Den jahrelangen Anschauungsunterricht, den andere nötig gehabt hatten, um sich – wie etwa der gebildete Stefan-George-Jünger Stauffenberg – angesichts der Verbrechen der deutschen Wehrmacht in Russland allmählich von Hitler abzuwenden und schließlich das NS-Regime zu bekämpfen, hatte Georg Elser nicht gebraucht. Mitverschwörer, komplizierte Generalstabspläne, philosophische Erwägungen und langwierige Diskussionen über viele Jahre, das alles war für diesen Schreiner nicht nötig. Er hatte Hitler gesehen und gehört, er hatte sich durch seine Nähe zum Kommunismus eine politische Meinung gebildet und damit genug gewusst. Elser kam zu dem Schluss, dass ein Tyrannenmord in diesem Fall ethisch geboten sei.

Geboren 1903 im württembergischen Hermaringen, wuchs Georg Elser in Königsbronn in schwierigen Verhältnissen auf. Der Vater trank, die Familie verarmte. In Königsbronn absolvierte er sieben Volksschuljahre. «Ich war ein mittelmäßiger Schüler», hat er später über sich selbst gesagt. Gute Noten hatte er im Zeichnen, Schönschreiben und Rechnen, schlechtere im Diktat, Aufsatz und anderen Fächern, in Religion befriedigend. «Schläge bekam ich nicht mehr als die anderen und immer nur dann, wenn ich meine Hausaufgaben nicht richtig gelernt hatte. ... Soviel ich mich erinnern kann, haben sich meine Eltern um die Zeugnisse, die ich aus der Schule heimbrachte, wenig gekümmert. ... Dadurch, dass ich bei den landwirtschaftlichen Arbeiten zu Hause mithelfen musste, wurde mir das Lernen ziemlich erschwert.»

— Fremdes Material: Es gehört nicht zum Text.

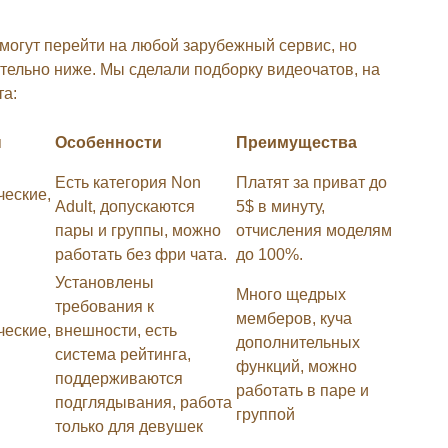
могут перейти на любой зарубежный сервис, но
ительно ниже. Мы сделали подборку видеочатов, на
та:
ы
Особенности
Преимущества
Есть категория Non
Платят за приват до
ческие,
Adult, допускаются
5$ в минуту,
пары и группы, можно
отчисления моделям
работать без фри чата.
до 100%.
Установлены
Много щедрых
требования к
мемберов, куча
ческие,
внешности, есть
дополнительных
система рейтинга,
функций, можно
поддерживаются
работать в паре и
подглядывания, работа
группой
только для девушек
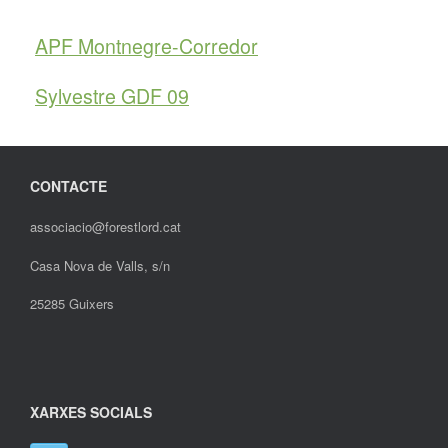
APF Montnegre-Corredor
Sylvestre GDF 09
CONTACTE
associacio@forestlord.cat
Casa Nova de Valls, s/n
25285 Guixers
XARXES SOCIALS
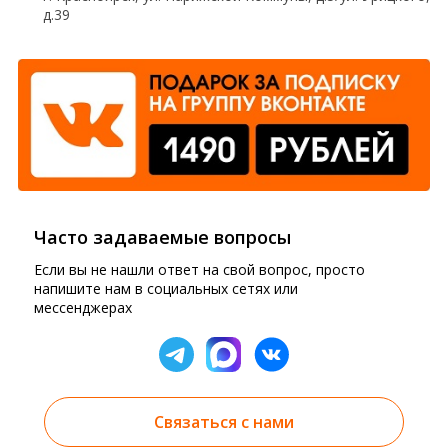
д.39
Часто задаваемые вопросы
Если вы не нашли ответ на свой вопрос, просто
напишите нам в социальных сетях или
мессенджерах
Связаться с нами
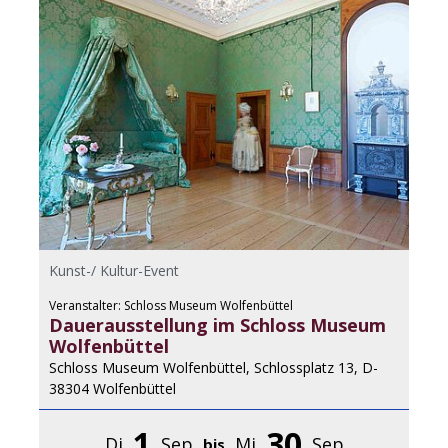
Kunst-/ Kultur-Event
Veranstalter: Schloss Museum Wolfenbüttel
Dauerausstellung im Schloss Museum
Wolfenbüttel
Schloss Museum Wolfenbüttel, Schlossplatz 13, D-
38304 Wolfenbüttel
1
30
Di
Sep
Mi
Sep
bis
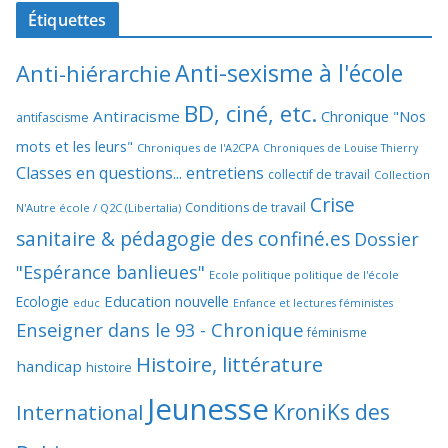
Étiquettes
Anti-sexisme à l'école
Anti-hiérarchie
BD, ciné, etc.
Antiracisme
Chronique "Nos
antifascisme
mots et les leurs"
Chroniques de l'A2CPA
Chroniques de Louise Thierry
Classes en questions... entretiens
collectif de travail
Collection
Crise
Conditions de travail
N'Autre école / Q2C (Libertalia)
sanitaire & pédagogie des confiné.es
Dossier
"Espérance banlieues"
Ecole politique politique de l'école
Education nouvelle
Ecologie
educ
Enfance et lectures féministes
Enseigner dans le 93 - Chronique
féminisme
Histoire, littérature
handicap
histoire
Jeunesse
KroniKs des
International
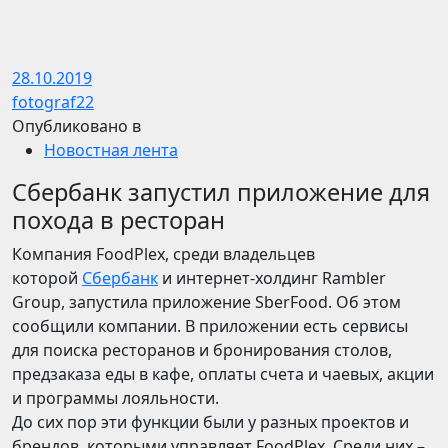
28.10.2019
fotograf22
Опубликовано в
Новостная лента
Сбербанк запустил приложение для
похода в ресторан
Компания FoodPlex, среди владельцев
которой
Сбербанк
и интернет-холдинг Rambler
Group, запустила приложение SberFood. Об этом
сообщили компании. В приложении есть сервисы
для поиска ресторанов и бронирования столов,
предзаказа еды в кафе, оплаты счета и чаевых, акции
и программы лояльности.
До сих пор эти функции были у разных проектов и
брендов, которыми управляет FoodPlex. Среди них –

Wie ist es möglich, dass so ein einfacher Handwerker zwischen Gut und Böse unterscheiden kann, Millionen weit gebildeterer Deutscher dies aber nicht vermochten? Wie kann es sein, dass so einer mehr politischen Verstand, mehr Mut und Tatkraft beweist als die gesamte akademische Elite?

Es ist ein Rätsel, dessen Lösung wir nicht kennen. Für unsere Bildungsdebatte lässt sich aber daraus zumindest schon mal lernen, dass wir sehr genau fragen müssen, worauf es wirklich ankommt bei der Bildung. Denn wenn die Art von Bildung, die in Deutschland in der ersten Hälfte des 20. Jahrhunderts «state of the art» war, die große Katastrophe nicht verhindern konnte – wie können wir dann sicher sein, dass zweisprachige Kindergärten, G8-Gymnasien, Bologna-Universitäten, Exzellenz-Cluster und MBA-Kaderschmieden die Art von Bildung liefern, die uns in eine gute Zukunft führt?

Diktaturen wie das Dritte Reich scheiden die Geister, teilen die Menschen ein in Täter und Opfer, in Mitläufer und Widerständler, in Gleichgültige und Leidende. Das Interessante daran ist, dass der Bildungsabschluss keine Prognose darüber zulässt, zu welcher dieser Gruppen ein Mensch gehören wird. In allen Diktaturen gibt es unter den Tätern Gebildete und Ungebildete, unter den Opfern auch. Dasselbe gilt für die große Mehrheit der Mitläufer und Gleichgültigen. Es gilt für die Widerständler, die heimlich oder offen gegen Diktaturen rebellieren, ihr Leben riskieren, und es gilt für die Ängstlichen, die beschämt unter dem Unrecht gelitten haben. In jeder dieser Gruppen trifft man Angehörige aller Bildungsschichten.

Bildung ist also keine Garantie gegen Irrtum, Feigheit, Brutalität, Diktatur und Massenmord. Nicht einmal Religion, Ethik, Humanismus scheinen eine Gewähr dafür zu bieten, dass ein Land eine gute Zukunft hat.

Erst wenn man sich dieser Tatsache bewusst wird und sie vor dem Hintergrund unserer Geschichte reflektiert, erkennt man das ganze Ausmaß an Dummheit, das in der Gleichung «Bildung gleich Euro» steckt. Der heute vorherrschende Glaube, dass es genüge, «exzellent» zu sein, damit diese Zukunft exzellent werde, ist falsch, ist eine fatale Ideologie.